Cultura e Società

“Vermiglio” di M. Delpero. Recensione di A. Falci

14/10/24
"Vermiglio" di M. Delpero. Recensione di A. Falci

Parole chiave: lutto, maternità, mirroring, antropologia

Autore: Amedeo Falci

Titolo: “Vermiglio”

Dati sul film: Regia di Maura Delpero, Italia, 2024, 119′

Genere: drammatico, storico

DUE LUTTI

Straordinaria prova di maturità cinematografica, dopo una breve esperienza documentaristica e filmica, per Maura Delpero, sceneggiatrice e regista di origine altoatesina, con una sua formazione professionale internazionale. Vermiglio e la sua autrice appartengono ad un genere di cinema italiano fuori dai grandi circuiti commerciali e dalle loro vaste platee. Un cinema indipendente e in genere di relativo basso budget, attento a particolari realtà culturali e sociali, e a intimi ritratti personali e familiari. Ricorderei per brevità, tra gli altri, il cinema di Silvano Agosti (documentari, cortometraggi e lungometraggi), di Alina Marazzi (Un’ora sola ti vorrei, 2002), di Michelangelo Frammartino (Le quattro volte, 2010; Il buco, 2021), di Giorgio Diritti (Il vento fa il suo giro, 2005; L’uomo che verrà, 2009).

Opera rigorosa, questa della Delpero, palese omaggio al cinema di Ermanno Olmi, e personale debito affettivo alla morte del padre, nel desiderio di preservare la cultura dei luoghi di origine familiare, l’austero ambiente rurale della Val di Sole in Trentino.

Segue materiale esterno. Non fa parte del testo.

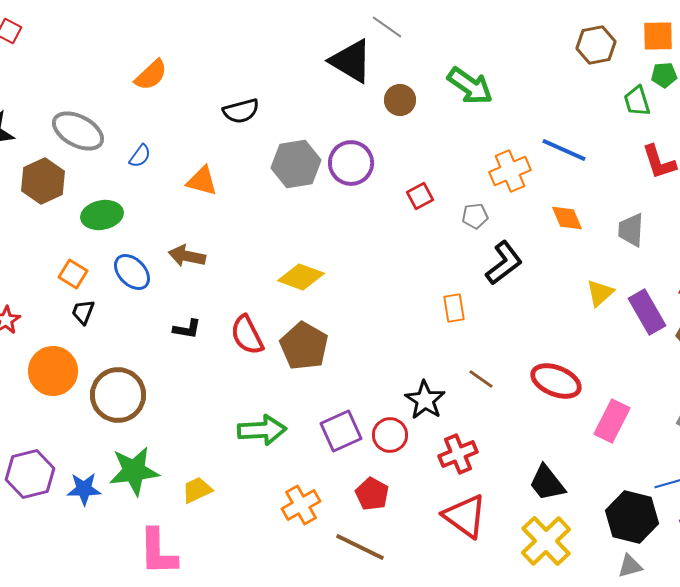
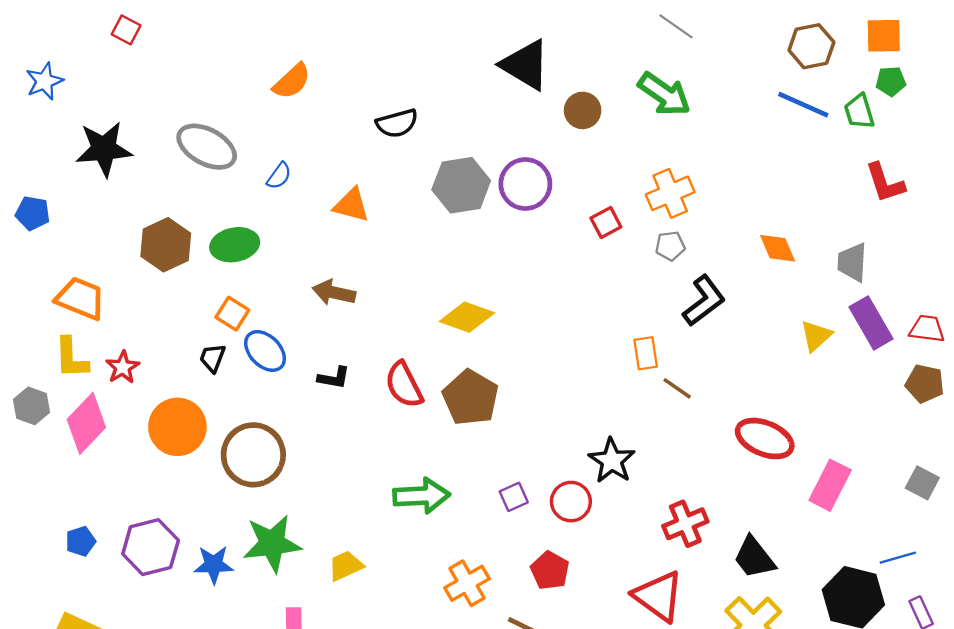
gray line: (387, 27) -> (676, 26), moved
blue line: (564, 150) -> (803, 105), moved
orange cross: (510, 171) -> (670, 193), moved
brown hexagon: (43, 181) -> (166, 245), moved
blue ellipse: (132, 272) -> (265, 351), moved
orange square: (73, 274) -> (232, 314), moved
purple rectangle: (647, 312) -> (871, 323), moved
brown line: (481, 379) -> (677, 388), moved
purple square: (341, 431) -> (514, 497), size x0.6
red cross: (458, 454) -> (685, 524), moved

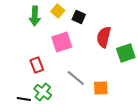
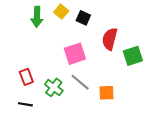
pink square: (62, 42) -> (75, 54), moved
red rectangle: (37, 65) -> (26, 77), moved
green cross: (43, 92) -> (54, 87), moved

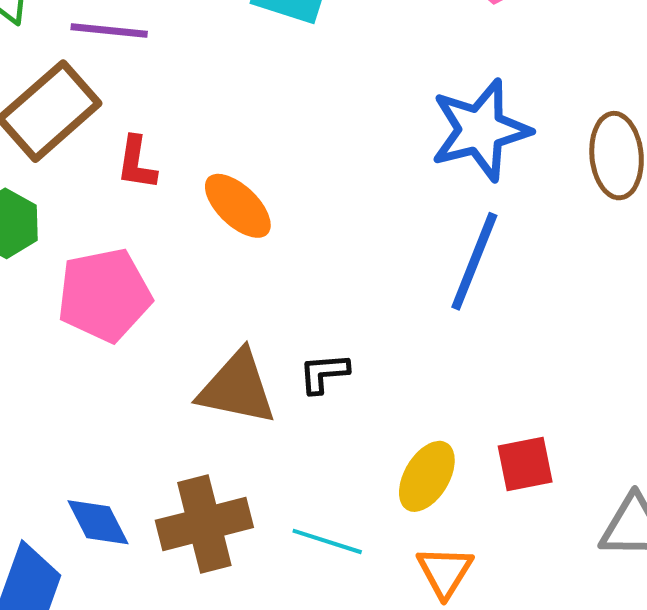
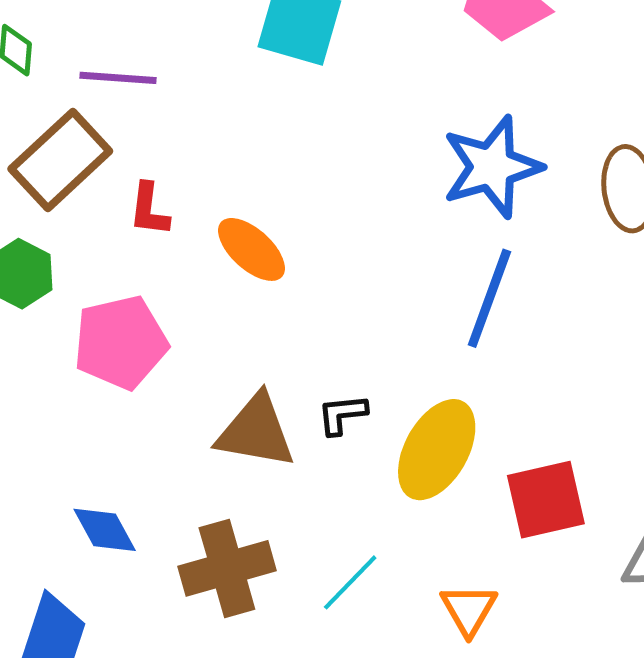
red square: (525, 464) -> (546, 500), size x1.4
yellow ellipse: (427, 476) -> (437, 450), moved, size x1.4
blue diamond: (98, 522) -> (105, 530), moved
cyan line: (327, 541) -> (350, 582), turned -62

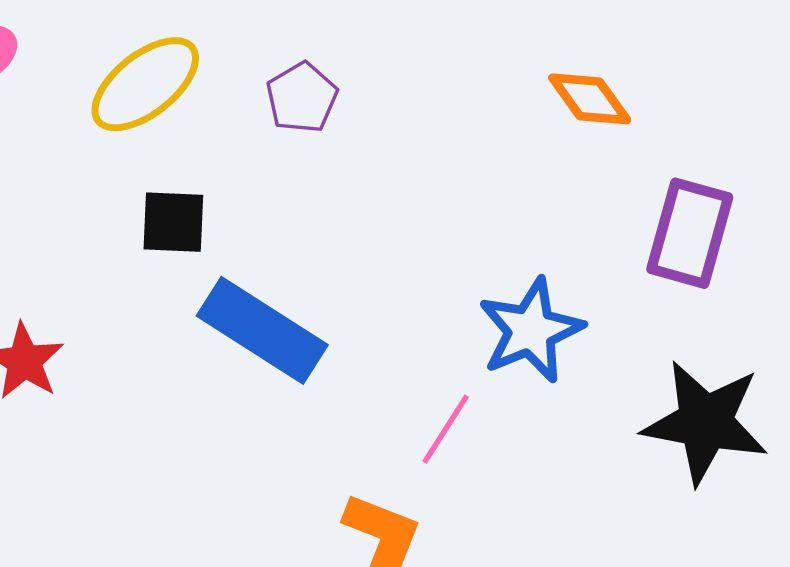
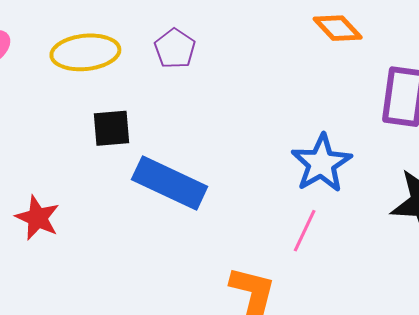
yellow ellipse: (145, 84) -> (85, 52), turned 40
pink line: (446, 429) -> (305, 231), moved

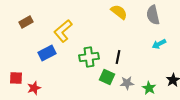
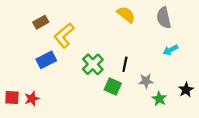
brown rectangle: (26, 22) -> (41, 22), moved
green cross: (89, 57) -> (93, 64), turned -36
red square: (16, 78) -> (12, 98), moved
gray star: (127, 83) -> (146, 81), moved

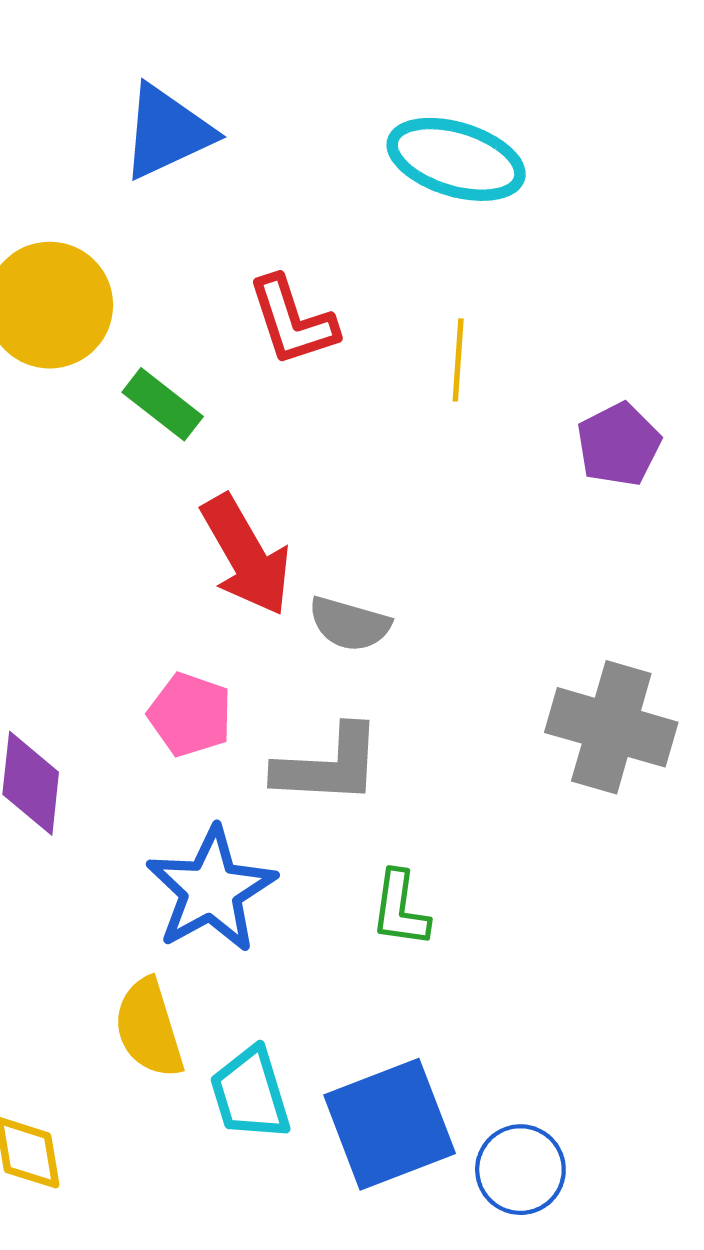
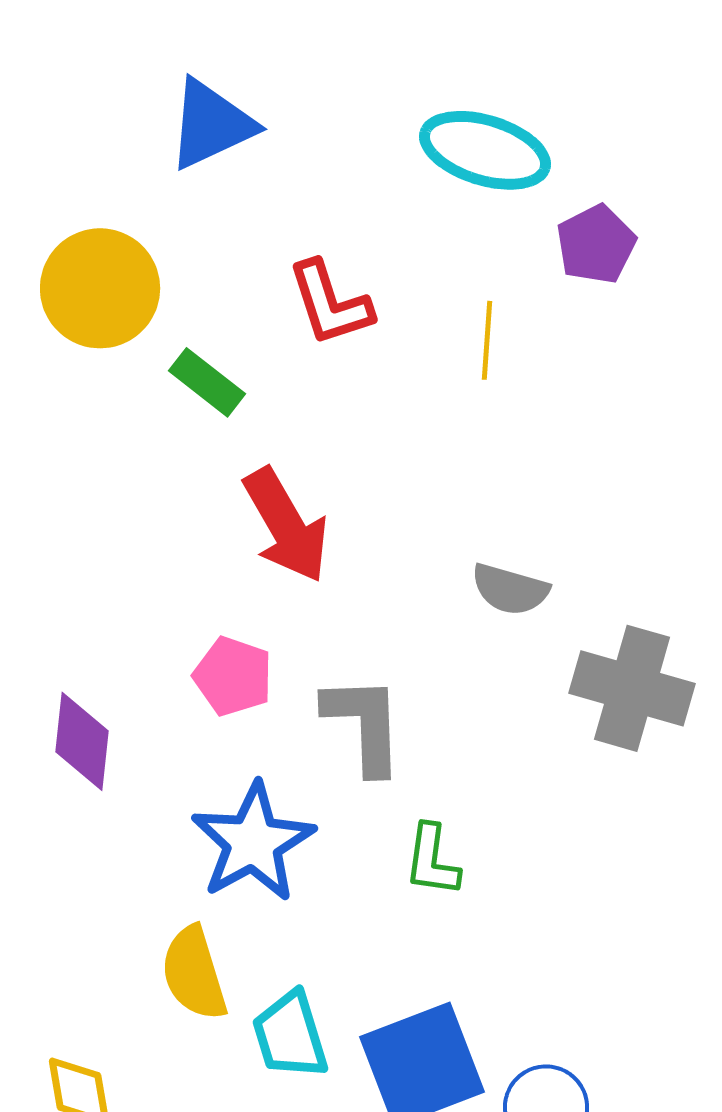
purple pentagon: (619, 444) -> (596, 244), moved
gray semicircle: (349, 624) -> (510, 589), moved
gray L-shape: (328, 765) -> (364, 724), turned -95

L’eco del tema del precedente Maternal (2019) sulla maternità di ragazze adolescenti, prosegue qui, in Vermiglio, nell’attenzione alla crescita delle tre figlie della famiglia Graziadei — che vive in una frazione del paese di Vermiglio, appunto — colte nelle loro rispettive fasi di pubertà, adolescenza e giovane maturità. All’inizio i sobri ritratti familiari e ambientali. La vita frugale e parca, i pochi letti per tanti figli, quelli sopravvissuti rispetto alle tante gravidanze, il padre maestro avanzato nella sua missione sociale — accoglie gli stranieri sbandati, insegna agli analfabeti, elevata sensibilità pedagogica — rispettoso ed enigmatico verso le figlie eppure duro verso il maschio, dedito alla famiglia eppureritirato nei suoi privatissimi interessi, onesto ed egoista, socialista eppure patriarca che esige rispetto assoluto e che detta incontrastato il destino dei figli. Se, delle figlie, la più piccola promette bene per gli studi, quella adolescente è colta nelle sue umilianti espiazioni per una pulsionalità sessuale strabordante quanto ancora indefinita, è nella terza che si colloca la questione etica e culturale del film[1]. Tale questione non è tanto se si possa coltivare la memoria nostalgica della famiglia che fu, del quieto scorrere del tempo di allora, quanto piuttosto se quella cultura patriarcale totalizzante, avvolgente e dispotica, quel potere assoluto sui figli, quella naturalizzazione delle donne a produttrici di prole, quei destini di emarginazione ed isolamento inevitabili per le figlie divenute madri abbandonate, possano contenere in sé potenzialità di cambiamento.

La risposta è nel mirroring del doppio lutto di due donne – e di più non mi pare legittimo dire. Se la ragazza abbandonata, oscillante tra lutto depressivo e rancore, tra autoannullamento di sé e rifiuto del figlio, tra espulsione ed introiezione della persona amata e perduta, trova la forza di rispecchiarsi nello stesso simmetrico dolore di un’altra madre — e di quale madre! — allora appare l’autentica intenzione estetica dell’opera. Quel (piccolo) mondo antico, seppure nostalgico, evocativo e perduto, è un mondo in cui puoi solo essere inclusa/esclusa, in una vedovanza eterna, madre del figlio di quello stesso oggetto amato/espulso.

La consapevolezza intersoggettiva, direi, dello stesso identico dolore rispecchiato, quindi può salvare. E può unire, persone geograficamente e forse culturalmente distanti (vedrete), ma emozionalmente non dissimili.

Un film da vedere assolutamente, si è capito. Che merita pienamente il Gran Premio Giuria di Venezia ’24, e forse merita anche di più… Bravissimi tutti, grazia ad una direzione superba. Eccellenti i pochissimi attori professionisti, e non meno tutti gli altri presi ‘dalla vita’. Due ore! Ma nella costruzione di una emozionate costante tensione, senza un attimo di caduta o una sola scena che sembri irrilevante.